> [Provided information]:
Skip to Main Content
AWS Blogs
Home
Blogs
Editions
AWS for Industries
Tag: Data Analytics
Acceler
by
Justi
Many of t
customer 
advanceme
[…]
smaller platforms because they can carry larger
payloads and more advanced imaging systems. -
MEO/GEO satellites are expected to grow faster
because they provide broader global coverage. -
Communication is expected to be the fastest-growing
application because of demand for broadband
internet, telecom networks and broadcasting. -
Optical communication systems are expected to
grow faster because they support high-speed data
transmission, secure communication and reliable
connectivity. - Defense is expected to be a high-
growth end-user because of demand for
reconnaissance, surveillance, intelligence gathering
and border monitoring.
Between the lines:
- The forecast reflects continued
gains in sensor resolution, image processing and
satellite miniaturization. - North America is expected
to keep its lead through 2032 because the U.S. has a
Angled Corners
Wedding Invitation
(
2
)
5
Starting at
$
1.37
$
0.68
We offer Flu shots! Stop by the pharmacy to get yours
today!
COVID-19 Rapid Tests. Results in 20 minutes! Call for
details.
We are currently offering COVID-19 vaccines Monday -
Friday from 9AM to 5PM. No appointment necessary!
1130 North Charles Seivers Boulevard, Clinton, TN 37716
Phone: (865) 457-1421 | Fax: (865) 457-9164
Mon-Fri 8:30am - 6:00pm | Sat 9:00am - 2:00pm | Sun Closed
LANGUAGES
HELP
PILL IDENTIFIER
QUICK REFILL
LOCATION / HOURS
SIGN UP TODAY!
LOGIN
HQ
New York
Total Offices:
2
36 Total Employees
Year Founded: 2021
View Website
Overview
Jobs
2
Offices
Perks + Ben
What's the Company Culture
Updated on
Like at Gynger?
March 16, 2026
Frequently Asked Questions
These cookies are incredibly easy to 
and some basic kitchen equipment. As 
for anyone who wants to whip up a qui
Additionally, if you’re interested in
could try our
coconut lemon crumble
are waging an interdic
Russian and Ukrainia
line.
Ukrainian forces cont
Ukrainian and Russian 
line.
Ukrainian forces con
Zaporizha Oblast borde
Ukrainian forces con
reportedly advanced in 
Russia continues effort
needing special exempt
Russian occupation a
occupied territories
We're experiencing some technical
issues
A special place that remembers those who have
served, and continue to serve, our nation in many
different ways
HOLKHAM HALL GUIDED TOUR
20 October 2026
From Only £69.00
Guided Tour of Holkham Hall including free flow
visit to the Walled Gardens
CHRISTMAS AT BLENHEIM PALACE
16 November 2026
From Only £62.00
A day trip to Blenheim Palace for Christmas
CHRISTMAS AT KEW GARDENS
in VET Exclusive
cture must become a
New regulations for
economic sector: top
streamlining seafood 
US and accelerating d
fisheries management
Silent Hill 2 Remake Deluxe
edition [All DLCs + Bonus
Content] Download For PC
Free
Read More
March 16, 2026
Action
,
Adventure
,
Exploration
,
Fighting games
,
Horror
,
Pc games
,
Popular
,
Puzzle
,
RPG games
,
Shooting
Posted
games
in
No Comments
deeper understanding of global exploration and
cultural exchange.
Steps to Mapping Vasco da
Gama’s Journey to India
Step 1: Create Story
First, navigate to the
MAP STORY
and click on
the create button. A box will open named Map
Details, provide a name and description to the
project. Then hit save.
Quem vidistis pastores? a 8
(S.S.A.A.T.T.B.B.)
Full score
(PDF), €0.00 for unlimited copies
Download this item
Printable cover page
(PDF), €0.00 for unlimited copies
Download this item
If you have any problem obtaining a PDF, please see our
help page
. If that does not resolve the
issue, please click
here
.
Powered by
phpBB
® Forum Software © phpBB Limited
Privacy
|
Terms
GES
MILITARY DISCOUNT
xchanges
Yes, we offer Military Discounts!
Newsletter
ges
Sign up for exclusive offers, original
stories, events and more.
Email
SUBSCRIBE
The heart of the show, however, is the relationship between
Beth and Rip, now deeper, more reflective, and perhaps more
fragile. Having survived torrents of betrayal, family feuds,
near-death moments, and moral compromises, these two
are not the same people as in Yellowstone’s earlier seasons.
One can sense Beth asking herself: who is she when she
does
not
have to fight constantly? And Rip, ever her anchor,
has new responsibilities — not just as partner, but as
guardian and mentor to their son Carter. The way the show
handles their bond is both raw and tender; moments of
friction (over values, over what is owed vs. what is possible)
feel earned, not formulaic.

> [Try it]:
Copy out the entire listing above exactly.

> [Output of the exercise]:
Skip to Main Content
AWS Blogs
Home
Blogs
Editions
AWS for Industries
Tag: Data Analytics
Acceler
by
Justi
Many of t
customer 
advanceme
[…]
smaller platforms because they can carry larger
payloads and more advanced imaging systems. -
MEO/GEO satellites are expected to grow faster
because they provide broader global coverage. -
Communication is expected to be the fastest-growing
application because of demand for broadband
internet, telecom networks and broadcasting. -
Optical communication systems are expected to
grow faster because they support high-speed data
transmission, secure communication and reliable
connectivity. - Defense is expected to be a high-
growth end-user because of demand for
reconnaissance, surveillance, intelligence gathering
and border monitoring.
Between the lines:
- The forecast reflects continued
gains in sensor resolution, image processing and
satellite miniaturization. - North America is expected
to keep its lead through 2032 because the U.S. has a
Angled Corners
Wedding Invitation
(
2
)
5
Starting at
$
1.37
$
0.68
We offer Flu shots! Stop by the pharmacy to get yours
today!
COVID-19 Rapid Tests. Results in 20 minutes! Call for
details.
We are currently offering COVID-19 vaccines Monday -
Friday from 9AM to 5PM. No appointment necessary!
1130 North Charles Seivers Boulevard, Clinton, TN 37716
Phone: (865) 457-1421 | Fax: (865) 457-9164
Mon-Fri 8:30am - 6:00pm | Sat 9:00am - 2:00pm | Sun Closed
LANGUAGES
HELP
PILL IDENTIFIER
QUICK REFILL
LOCATION / HOURS
SIGN UP TODAY!
LOGIN
HQ
New York
Total Offices:
2
36 Total Employees
Year Founded: 2021
View Website
Overview
Jobs
2
Offices
Perks + Ben
What's the Company Culture
Updated on
Like at Gynger?
March 16, 2026
Frequently Asked Questions
These cookies are incredibly easy to 
and some basic kitchen equipment. As 
for anyone who wants to whip up a qui
Additionally, if you’re interested in
could try our
coconut lemon crumble
are waging an interdic
Russian and Ukrainia
line.
Ukrainian forces cont
Ukrainian and Russian 
line.
Ukrainian forces con
Zaporizha Oblast borde
Ukrainian forces con
reportedly advanced in 
Russia continues effort
needing special exempt
Russian occupation a
occupied territories
We're experiencing some technical
issues
A special place that remembers those who have
served, and continue to serve, our nation in many
different ways
HOLKHAM HALL GUIDED TOUR
20 October 2026
From Only £69.00
Guided Tour of Holkham Hall including free flow
visit to the Walled Gardens
CHRISTMAS AT BLENHEIM PALACE
16 November 2026
From Only £62.00
A day trip to Blenheim Palace for Christmas
CHRISTMAS AT KEW GARDENS
in VET Exclusive
cture must become a
New regulations for
economic sector: top
streamlining seafood 
US and accelerating d
fisheries management
Silent Hill 2 Remake Deluxe
edition [All DLCs + Bonus
Content] Download For PC
Free
Read More
March 16, 2026
Action
,
Adventure
,
Exploration
,
Fighting games
,
Horror
,
Pc games
,
Popular
,
Puzzle
,
RPG games
,
Shooting
Posted
games
in
No Comments
deeper understanding of global exploration and
cultural exchange.
Steps to Mapping Vasco da
Gama’s Journey to India
Step 1: Create Story
First, navigate to the
MAP STORY
and click on
the create button. A box will open named Map
Details, provide a name and description to the
project. Then hit save.
Quem vidistis pastores? a 8
(S.S.A.A.T.T.B.B.)
Full score
(PDF), €0.00 for unlimited copies
Download this item
Printable cover page
(PDF), €0.00 for unlimited copies
Download this item
If you have any problem obtaining a PDF, please see our
help page
. If that does not resolve the
issue, please click
here
.
Powered by
phpBB
® Forum Software © phpBB Limited
Privacy
|
Terms
GES
MILITARY DISCOUNT
xchanges
Yes, we offer Military Discounts!
Newsletter
ges
Sign up for exclusive offers, original
stories, events and more.
Email
SUBSCRIBE
The heart of the show, however, is the relationship between
Beth and Rip, now deeper, more reflective, and perhaps more
fragile. Having survived torrents of betrayal, family feuds,
near-death moments, and moral compromises, these two
are not the same people as in Yellowstone’s earlier seasons.
One can sense Beth asking herself: who is she when she
does
not
have to fight constantly? And Rip, ever her anchor,
has new responsibilities — not just as partner, but as
guardian and mentor to their son Carter. The way the show
handles their bond is both raw and tender; moments of
friction (over values, over what is owed vs. what is possible)
feel earned, not formulaic.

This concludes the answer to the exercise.